Community: “Aerodynamics of Gender” (2.7)

One of my favorite things about Community is that there isn’t really a stock episode-type or plot. There’s no monster-of-the-week like in Buffy or disease-of-the-week like in House, but more importantly neither does it have the sit-com equivalent of those plot repetitions. In short, no episode is easily mistaken for any other. There are constants, of course, with the school setting and the study group meetings being the big ones, but last week’s episode was completely unlike what we saw in “Aerodynamics of Gender,” as will next week’s. The basics of the show haven’t changed, either, it’s just that by building itself from the beginning as having an unrealistic setting and little repetition as to episode plots, the show built itself up more in the way of The Simpsons than something like The Office (which admittedly has gone on to shift its formula more frequently the longer it’s been on).
This allows for stories to be pretty disparate not only on an episode-to-episode basis but also within the same episode. “Aerodynamics” is split pretty evenly between two plots that only marginally come together, which despite being simpler writing is in fact more of a rarity for Community. Troy and Jeff have been bonding over basketball, which leaves Pierce wishing to join them in being one of the guys. He overcompensates in emulating their interest last week by getting himself a helicopter, which when they soon lose their interest in basketball he uses to find out that they’ve been using a secret school trampoline to bliss out on. He then proceeds to ruin this by breaking all the trampoline rules and injuring himself, which means the school has to get rid of it.

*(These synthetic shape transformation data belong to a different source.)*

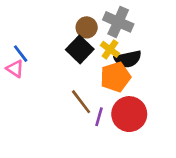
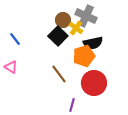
yellow cross: (110, 49) -> (76, 28), moved
pink triangle: (15, 69) -> (11, 67), moved
purple line: (99, 117) -> (72, 105), moved

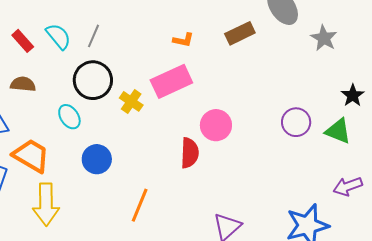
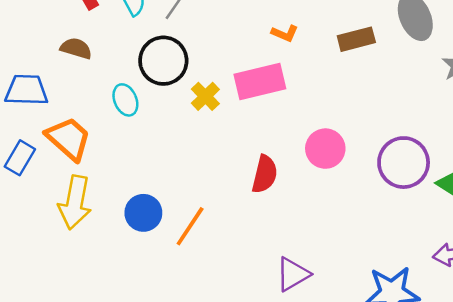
purple circle: (296, 122) -> (404, 163), size x1.4
pink circle: (216, 125) -> (325, 149), moved
blue circle: (97, 159) -> (143, 213), moved

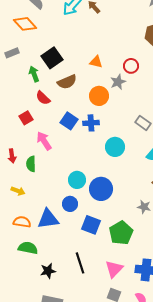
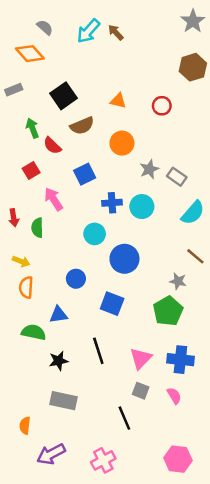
green arrow: (34, 74) -> (32, 128), moved
gray star: (118, 82) -> (149, 169), moved
blue square: (69, 121) -> (85, 174), turned 30
blue cross: (91, 123) -> (112, 203), moved
cyan circle: (77, 180) -> (95, 234), moved
blue circle: (70, 204) -> (76, 279), moved
blue triangle: (48, 219) -> (59, 315), moved, size x0.7
orange semicircle: (22, 222) -> (26, 287), moved, turned -96
green pentagon: (121, 233) -> (168, 311), moved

The other half of the episode also worked on a new grouping of characters but putting Abed together with the show’s women. When they find out he’s a savant at recognizing people’s imperfections and using these to form insults, they enlist him to oust the previous alpha women from their places and soon become jerks themselves. The whole thing is largely a parody of Mean Girls, with some Robocop mixed into Abed’s activities largely for some good freeze-frame jokes. By the end of the episode the social order is restored and that’s pretty much it.